Give back every line of the material below that has the string "Puerto".

----- Exercise data

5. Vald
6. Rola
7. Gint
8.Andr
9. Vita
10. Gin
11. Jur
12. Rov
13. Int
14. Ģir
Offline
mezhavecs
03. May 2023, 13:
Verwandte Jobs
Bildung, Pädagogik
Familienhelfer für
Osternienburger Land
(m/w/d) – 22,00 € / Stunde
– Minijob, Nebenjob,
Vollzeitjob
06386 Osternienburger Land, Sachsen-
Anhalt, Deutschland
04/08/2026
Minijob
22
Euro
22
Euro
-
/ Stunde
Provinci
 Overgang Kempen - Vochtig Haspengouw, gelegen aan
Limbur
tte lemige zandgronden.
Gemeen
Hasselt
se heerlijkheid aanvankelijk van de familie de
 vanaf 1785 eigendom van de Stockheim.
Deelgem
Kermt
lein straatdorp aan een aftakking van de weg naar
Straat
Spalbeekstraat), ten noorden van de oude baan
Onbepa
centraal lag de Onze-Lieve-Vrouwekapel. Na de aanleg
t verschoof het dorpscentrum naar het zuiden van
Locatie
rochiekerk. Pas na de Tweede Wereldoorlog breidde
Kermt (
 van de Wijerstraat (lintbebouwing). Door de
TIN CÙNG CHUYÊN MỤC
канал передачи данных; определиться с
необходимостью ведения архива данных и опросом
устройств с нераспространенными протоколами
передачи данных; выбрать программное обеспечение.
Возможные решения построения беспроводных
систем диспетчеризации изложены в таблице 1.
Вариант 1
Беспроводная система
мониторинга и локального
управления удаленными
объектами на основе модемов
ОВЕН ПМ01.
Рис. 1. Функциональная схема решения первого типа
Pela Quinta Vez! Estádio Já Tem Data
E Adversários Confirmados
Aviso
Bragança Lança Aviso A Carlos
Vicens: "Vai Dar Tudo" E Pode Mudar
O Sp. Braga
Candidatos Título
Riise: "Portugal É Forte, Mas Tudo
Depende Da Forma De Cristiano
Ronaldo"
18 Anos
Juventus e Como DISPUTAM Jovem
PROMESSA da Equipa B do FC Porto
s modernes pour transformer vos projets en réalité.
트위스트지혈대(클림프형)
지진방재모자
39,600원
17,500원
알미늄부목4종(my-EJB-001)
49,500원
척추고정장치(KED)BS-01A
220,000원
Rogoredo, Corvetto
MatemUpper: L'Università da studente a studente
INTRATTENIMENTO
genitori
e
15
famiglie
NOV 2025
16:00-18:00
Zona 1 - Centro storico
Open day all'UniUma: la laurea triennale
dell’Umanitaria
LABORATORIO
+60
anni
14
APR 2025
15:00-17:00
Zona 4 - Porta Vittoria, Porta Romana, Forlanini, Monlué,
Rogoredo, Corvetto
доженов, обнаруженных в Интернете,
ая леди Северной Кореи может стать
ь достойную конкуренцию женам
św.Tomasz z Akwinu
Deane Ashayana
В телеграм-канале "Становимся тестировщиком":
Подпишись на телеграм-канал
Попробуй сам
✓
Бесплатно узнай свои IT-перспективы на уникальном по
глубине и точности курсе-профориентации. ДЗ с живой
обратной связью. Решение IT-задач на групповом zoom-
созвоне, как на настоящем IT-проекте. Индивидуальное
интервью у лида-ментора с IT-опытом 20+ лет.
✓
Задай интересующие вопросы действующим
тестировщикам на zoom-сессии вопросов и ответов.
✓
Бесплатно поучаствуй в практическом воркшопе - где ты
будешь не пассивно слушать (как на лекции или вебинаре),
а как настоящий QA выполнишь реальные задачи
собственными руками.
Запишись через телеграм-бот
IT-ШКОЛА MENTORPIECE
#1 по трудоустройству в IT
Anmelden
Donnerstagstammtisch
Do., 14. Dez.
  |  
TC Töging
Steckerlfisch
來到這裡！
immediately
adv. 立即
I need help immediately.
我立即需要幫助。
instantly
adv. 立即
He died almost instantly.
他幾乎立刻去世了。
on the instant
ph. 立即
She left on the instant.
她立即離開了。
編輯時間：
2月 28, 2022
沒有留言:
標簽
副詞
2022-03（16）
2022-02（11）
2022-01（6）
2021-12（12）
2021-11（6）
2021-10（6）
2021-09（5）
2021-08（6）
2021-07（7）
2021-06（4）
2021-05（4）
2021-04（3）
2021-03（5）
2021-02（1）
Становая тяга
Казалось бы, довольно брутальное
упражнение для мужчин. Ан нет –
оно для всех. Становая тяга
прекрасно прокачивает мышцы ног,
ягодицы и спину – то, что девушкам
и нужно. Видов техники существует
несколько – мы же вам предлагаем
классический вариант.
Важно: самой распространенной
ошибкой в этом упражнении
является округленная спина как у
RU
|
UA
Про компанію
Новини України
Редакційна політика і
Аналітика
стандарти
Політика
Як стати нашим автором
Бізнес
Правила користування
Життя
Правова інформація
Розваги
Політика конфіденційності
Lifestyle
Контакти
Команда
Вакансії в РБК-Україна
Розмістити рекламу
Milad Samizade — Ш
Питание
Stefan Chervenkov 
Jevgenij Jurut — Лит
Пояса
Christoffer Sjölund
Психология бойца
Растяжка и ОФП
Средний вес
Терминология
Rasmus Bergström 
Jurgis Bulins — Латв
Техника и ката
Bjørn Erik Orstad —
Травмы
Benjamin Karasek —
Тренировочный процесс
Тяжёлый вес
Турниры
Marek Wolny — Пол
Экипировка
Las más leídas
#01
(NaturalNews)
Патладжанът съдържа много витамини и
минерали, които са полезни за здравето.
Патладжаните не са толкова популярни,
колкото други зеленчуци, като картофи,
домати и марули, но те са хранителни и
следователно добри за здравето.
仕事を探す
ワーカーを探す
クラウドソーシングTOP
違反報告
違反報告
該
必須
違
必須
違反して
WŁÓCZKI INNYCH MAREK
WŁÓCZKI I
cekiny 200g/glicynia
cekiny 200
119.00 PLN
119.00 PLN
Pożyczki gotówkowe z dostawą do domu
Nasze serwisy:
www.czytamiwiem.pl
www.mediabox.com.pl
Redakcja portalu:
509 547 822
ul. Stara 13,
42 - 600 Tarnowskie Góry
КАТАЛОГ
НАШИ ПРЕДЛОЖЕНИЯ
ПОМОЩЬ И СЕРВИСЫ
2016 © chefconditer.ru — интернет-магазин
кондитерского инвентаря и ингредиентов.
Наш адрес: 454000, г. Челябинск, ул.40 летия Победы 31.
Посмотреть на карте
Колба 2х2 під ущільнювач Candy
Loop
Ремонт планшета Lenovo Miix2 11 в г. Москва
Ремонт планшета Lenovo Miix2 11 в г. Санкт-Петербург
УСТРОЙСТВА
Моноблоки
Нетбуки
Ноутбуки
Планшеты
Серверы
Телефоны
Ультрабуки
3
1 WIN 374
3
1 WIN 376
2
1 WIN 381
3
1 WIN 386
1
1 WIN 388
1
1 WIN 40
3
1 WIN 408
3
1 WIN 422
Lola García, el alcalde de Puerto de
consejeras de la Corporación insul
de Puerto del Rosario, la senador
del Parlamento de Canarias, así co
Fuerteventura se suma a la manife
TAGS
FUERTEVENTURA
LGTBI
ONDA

----------

Problem solution.
Lola García, el alcalde de Puerto de
de Puerto del Rosario, la senador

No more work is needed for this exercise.